Article Highlight | 2-Oct-2025

Association between serum vitamin D metabolite levels and cognitive function in community-dwelling older adults

Osaka Metropolitan University

Vitamin D deficiency has been associated with cognitive decline and Alzheimer's disease (AD); however, findings remain inconsistent. Assessing vitamin D status based solely on the serum total 25-hydroxyvitamin D [25(OH)D] level may be insufficient, and other metabolites, such as 24,25- dihydroxyvitamin D3 [24,25(OH)2D3] and 3-epimer-25-hydroxyvitamin D3 [3-epi-25(OH)D3], may provide additional insights. This study aimed to examine the association between serum vitamin D metabolite concentrations and cognitive function in older adults.

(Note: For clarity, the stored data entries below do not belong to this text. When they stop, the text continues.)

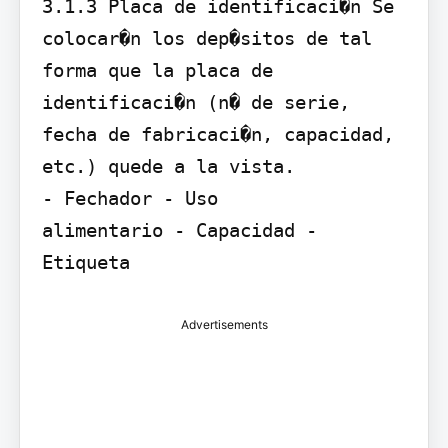
3.1.3 Placa de identificaci�n Se 
colocar�n los dep�sitos de tal 
forma que la placa de 
identificaci�n (n� de serie, 
fecha de fabricaci�n, capacidad, 
etc.) quede a la vista.

- Fechador - Uso

alimentario - Capacidad - 
Etiqueta
Advertisements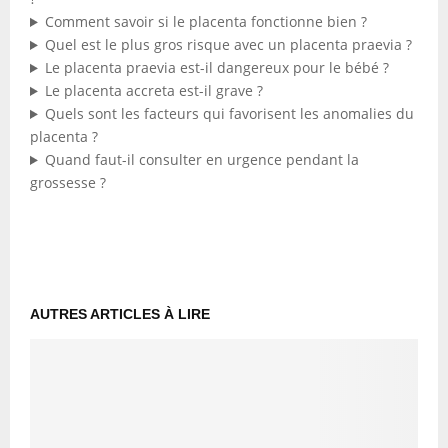
Comment savoir si le placenta fonctionne bien ?
Quel est le plus gros risque avec un placenta praevia ?
Le placenta praevia est-il dangereux pour le bébé ?
Le placenta accreta est-il grave ?
Quels sont les facteurs qui favorisent les anomalies du
placenta ?
Quand faut-il consulter en urgence pendant la
grossesse ?
AUTRES ARTICLES À LIRE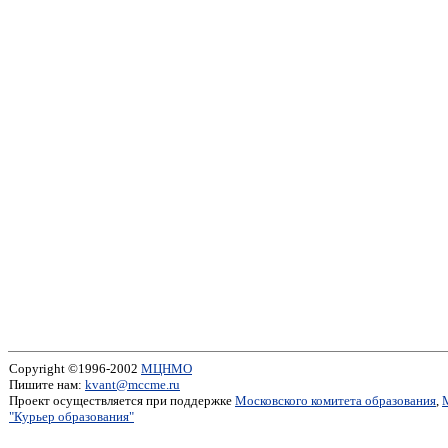
Copyright ©1996-2002
МЦНМО
Пишите нам:
kvant@mccme.ru
Проект осуществляется при поддержке
Московского комитета образования
,
"Курьер образования"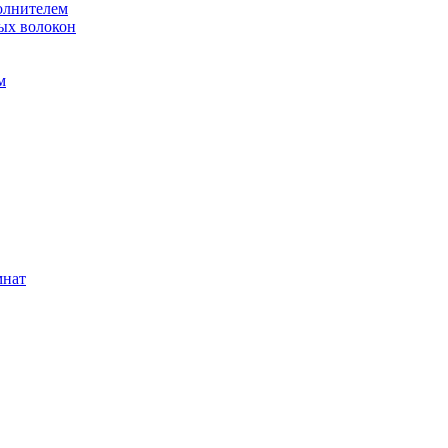
олнителем
ых волокон
м
мнат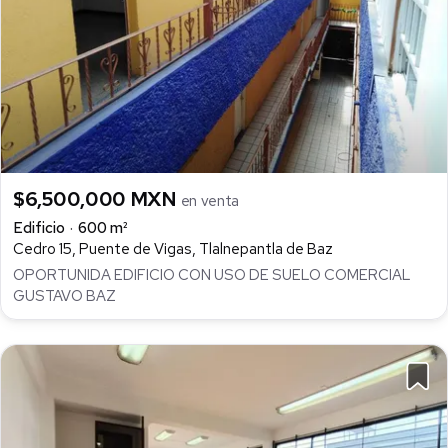
$6,500,000 MXN
en venta
Edificio
600 m²
Cedro 15, Puente de Vigas, Tlalnepantla de Baz
OPORTUNIDA EDIFICIO CON USO DE SUELO COMERCIAL
GUSTAVO BAZ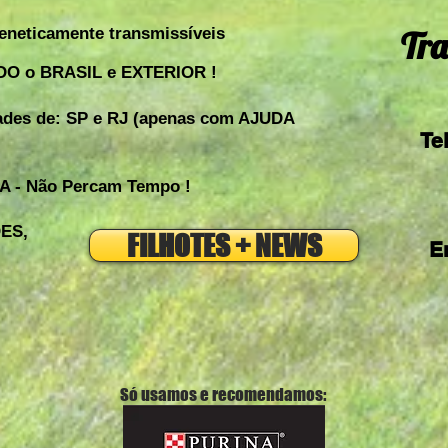
neticamente transmissíveis
Tra
ODO o BRASIL e EXTERIOR !
ades de: SP e RJ (apenas com AJUDA
Te
 - Não Percam Tempo !
ES,
FILHOTES + NEWS
E
Só usamos e recomendamos:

A research team led by Osaka Metropolitan University conducted a cross-sectional study using Biobank samples from the National Center for Geriatrics and Gerontology (NCGG), involving 289 community-dwelling individuals aged 65 to 85. Participants were clinically diagnosed with either Alzheimer’s disease (AD), mild cognitive impairment (MCI), or had normal cognitive function (CN). Cognitive function was assessed using the Mini-Mental State Examination (MMSE). Serum concentrations of 25(OH)D3, 25(OH)D2, 24,25(OH)2D3, 3- epi-25(OH)D3, and 1,25-dihydroxyvitamin D3 [1,25(OH)2D3] were measured using liquid chromatography-tandem mass spectrometry (LC-MS/MS). The Vitamin D metabolite ratio (VMR) was calculated as 24,25(OH)2D3/25(OH)D3 × 100 (%). Associations among metabolite concentrations, MMSE scores, and AD prevalence were analyzed.

Participants had relatively high serum total 25(OH)D levels (median: 23.5 ng/mL), with males showing higher vitamin D metabolite concentrations. Total 25(OH)D correlated with 24,25(OH)2D3, 3- epi-25(OH)D3, and VMR. In males, 3-epi-25(OH)D3 and 24,25(OH)2D3 were associated with lower MMSE scores and higher AD prevalence risk. In females, VMR was associated with higher MMSE scores and lower AD prevalence risk, while 1,25(OH)2D3 was linked to higher AD risk and quartile 2 with lower MCI risk.

Sex-based differences in vitamin D–cognition associations may reflect disparities in vitamin D levels and hormonal effects, such as estrogen-enhancing and testosterone-suppressing metabolism. Further, 1,25(OH)2D3, VMR, and 3-epi-25(OH)D3 may be more sensitive than total 25(OH)D.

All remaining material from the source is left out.